Santa Fe Depot Project On Track
/Santa Fe All the Way
The next steps in a $1.7 million rehab of Lawrence's Santa Fe Depot, including funding and construction documents, are in place, and work should begin later this summer. A refurbished Santa Fe station will be perfectly positioned to benefit from either a comeback by personal rail travel, finding its place through some future use as an important civic building, or both.
In a critical step, the City Commission voted on May 2 on a revised plan to take ownership of the depot. That action may have caused everyone who had worked for that day, from volunteers who washed the station’s windows to city officials who worked with huge government and corporate entities, to stop and think “wait, how long did all that take?” In all, it took nine years, but the Santa Fe Depot, an important piece of 1950s-era architecture, is near to the next stop in its history.

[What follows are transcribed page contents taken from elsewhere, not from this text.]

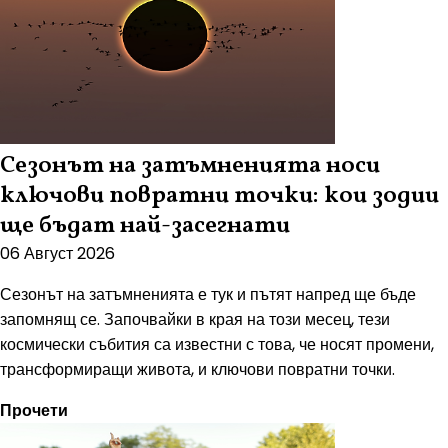
Сезонът на затъмненията носи
ключови повратни точки: кои зодии
ще бъдат най-засегнати
06 Август 2026
Сезонът на затъмненията е тук и пътят напред ще бъде
запомнящ се. Започвайки в края на този месец, тези
космически събития са известни с това, че носят промени,
трансформиращи живота, и ключови повратни точки.
Прочети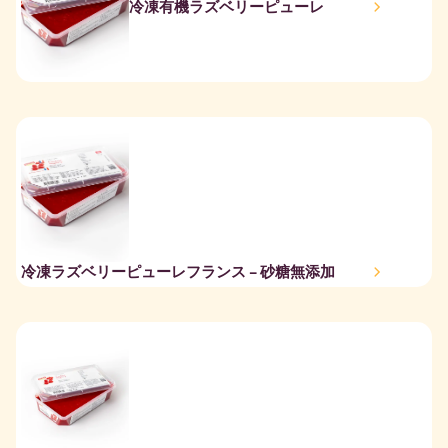
冷凍有機ラズベリーピューレ
冷凍ラズベリーピューレフランス – 砂糖無添加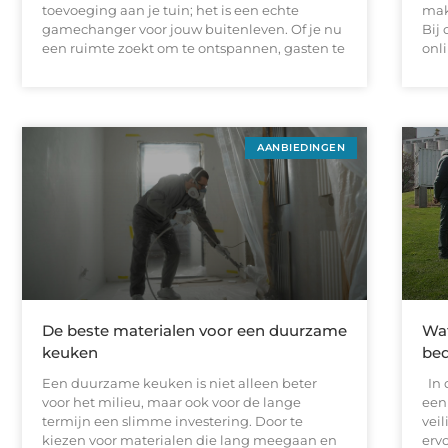
toevoeging aan je tuin; het is een echte
mak
gamechanger voor jouw buitenleven. Of je nu
Bij
een ruimte zoekt om te ontspannen, gasten te
onl
AANBIEDINGEN
De beste materialen voor een duurzame
Wat
keuken
bed
Een duurzame keuken is niet alleen beter
In 
voor het milieu, maar ook voor de lange
een 
termijn een slimme investering. Door te
vei
kiezen voor materialen die lang meegaan en
erv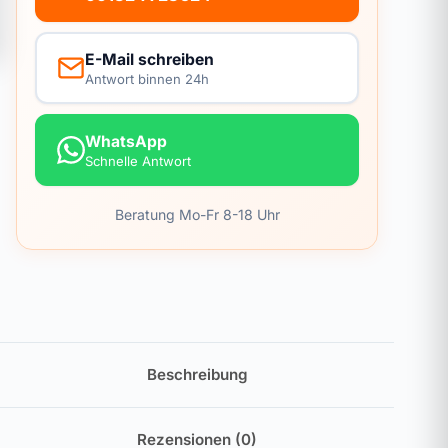
E-Mail schreiben
Antwort binnen 24h
WhatsApp
Schnelle Antwort
Beratung Mo-Fr 8-18 Uhr
Beschreibung
Rezensionen (0)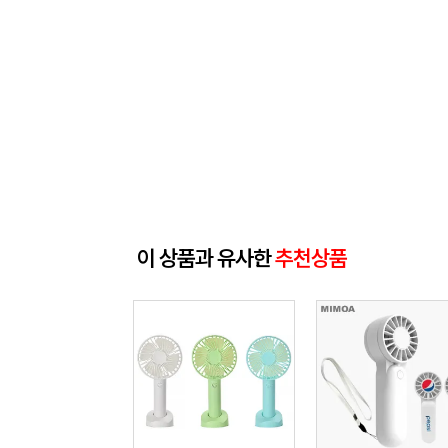
이 상품과 유사한
추천상품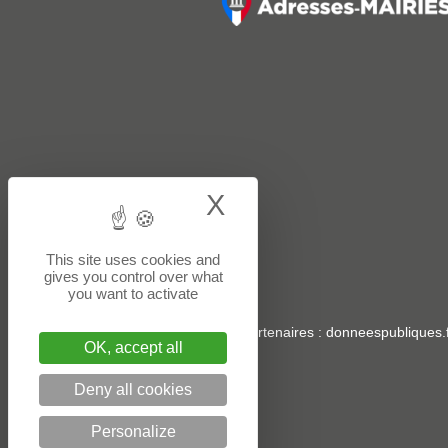
X
Hide cookie bann
This site uses cookies and
gives you control over what
you want to activate
Sites partenaires
:
donneespubliques.f
OK, accept all
Deny all cookies
Personalize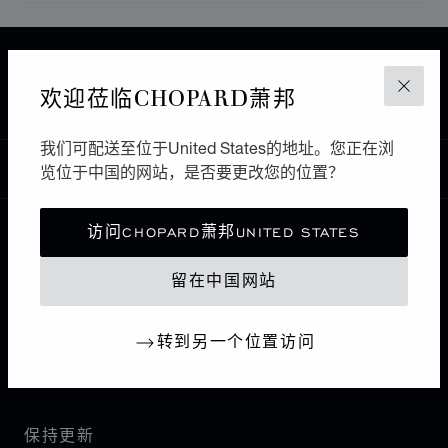
主页
查找精品店
所有店铺
欧洲
意大利
欢迎莅临CHOPARD萧邦
关闭
PONTEDERA
SERGIO CAPONE
我们可配送至位于United States的地址。您正在浏
中国
览位于中国的网站，是否要更改您的位置？
本地化（更改国家/地区）
更改国家/地区
访问CHOPARD萧邦UNITED STATES
联系我们
留在中国网站
I企业信息
转到另一个位置访问
萧邦世界
保持更新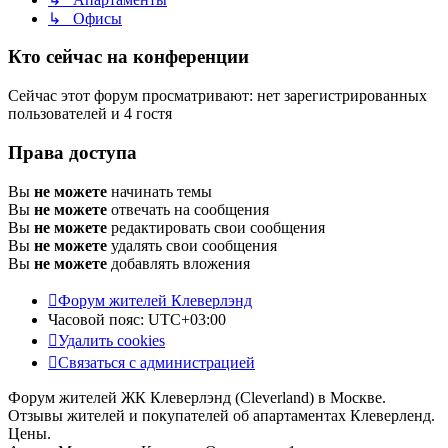
↳ Офисы
Кто сейчас на конференции
Сейчас этот форум просматривают: нет зарегистрированных
пользователей и 4 гостя
Права доступа
Вы
не можете
начинать темы
Вы
не можете
отвечать на сообщения
Вы
не можете
редактировать свои сообщения
Вы
не можете
удалять свои сообщения
Вы
не можете
добавлять вложения
Форум жителей Клеверлэнд
Часовой пояс:
UTC+03:00
Удалить cookies
Связаться с администрацией
Форум жителей ЖК Клеверлэнд (Cleverland) в Москве.
Отзывы жителей и покупателей об апартаментах Клеверленд.
Цены.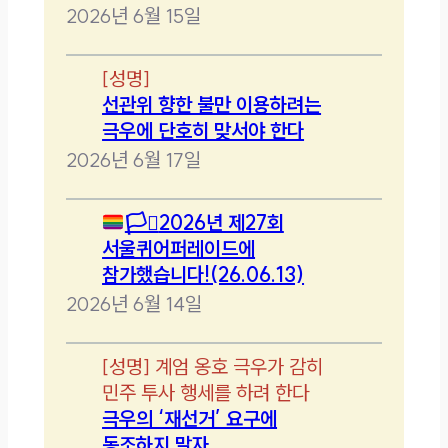
2026년 6월 15일
[
성명
]
선관위 향한 불만 이용하려는
극우에 단호히 맞서야 한다
2026년 6월 17일
🏳️‍⚧️
2026년 제27회
서울퀴어퍼레이드에
참가했습니다!(26.06.13)
2026년 6월 14일
[
성명
]
계엄 옹호 극우가 감히
민주 투사 행세를 하려 한다
극우의 ‘재선거’ 요구에
동조하지 말자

Depot Redux has spent those nine years working incrementally to make the building cleaner, safer, and more accommodating to visitors and resident travelers alike. Staging fun and informative events both impromptu and planned, the group shone a light on an important component of our architecture and history that had been allowed to fall into the shadows. Assistant City Manager Diane Stoddard was there every step of the way, persevering through complex negotiations among a web of national corporations and government agencies who were stakeholders in the project. The neon "LAWRENCE" signs on both ends of the platform canopy (exact duplicates of the originals), now shine every night.
For their work on the Santa Fe Depot, Depot Redux and Stoddard have been chosen as winners of the Lawrence Preservation Alliance's 2017 Preservation Achievement Award.
The key funding piece was a $1.2 million grant from KDOT. The city match, after the sale of historic tax credits, will be about $160,000. Amtrak will kick in another $200,000 for ADA improvements. Amtrak had previously invested $1.5 million in the loading platform and exterior lighting upgrades several years ago.
Hernly and Associates developed the construction documents, which were also paid for by a grant with the city matching a small percentage of the funds. In fact, every step in this process (certainly one reason it took so long), where the city spent funds to get to this point, a greater amount of funds was leveraged from state or federal sources.